The LAPD already has five civilians on its commission who are appointed by the mayor and confirmed by the L.A. City Council, according to LAPD’s official Web site.

But Jitahidi said he feels the “police commission has been very impotent, particularly around the issue of police (killings), which is the issue that we’re really centered on.”

“The community needs to have real control,” he added.

The committee has not made efforts to contact LAPD or Sherriff’s personnel, he said.

Jitahidi said the coalition includes the mother of Carlos Rivera, fatally shot on May 17, 2008; family members of Christian Portillo, shot in Lennox July 23, 2008; and the aunt of Deondre Brunston, who was shot in Compton by Sheriff’s deputies multiple times on Aug. 23, 2003.

Jitahidi said the families feel as if they have not seen justice served in their cases, and feel like they have been “really left hanging.”

Some of the committee’s other goals is to seek change in the Sheriff’s Department’s policies, and focus on the need of public awareness.

The organizations involved in the effort focus on various aspects of violence, including groups that focus on broad violence and self-policing.

Invited in the strategizing efforts is Nana Gyamfi, attorney and co-founder of Human Rights Advocacy, a community-based organization.

Part of HRA’s strategy is to have the ability to identify police officers who engage in police violence in the community, isolate them, prosecute them and make it easier for families to recover using civil suits, as well as making it easier for the community to have information in order to track “rogue” officers.

“For the past three years, we have been looking at ways to  develop independent, people-power-oriented ways to address and eliminate or reduce police violence in the community,” Gyamfi said. 

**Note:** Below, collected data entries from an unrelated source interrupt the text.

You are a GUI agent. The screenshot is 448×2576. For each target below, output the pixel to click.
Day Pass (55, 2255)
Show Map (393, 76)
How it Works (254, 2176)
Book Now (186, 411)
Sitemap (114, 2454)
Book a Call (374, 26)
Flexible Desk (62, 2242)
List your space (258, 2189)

“The rules say that you don’t shoot unarmed people,” she added. “The rules already say that, but often the police don’t follow their own rules because there is no accountability when they don’t follow the rules. 

“We need to develop strategies that will focus on pulling these individual cops who engage in police violence out of the big blue mass.”

Managing Editor Samuel Richard contributed to this report.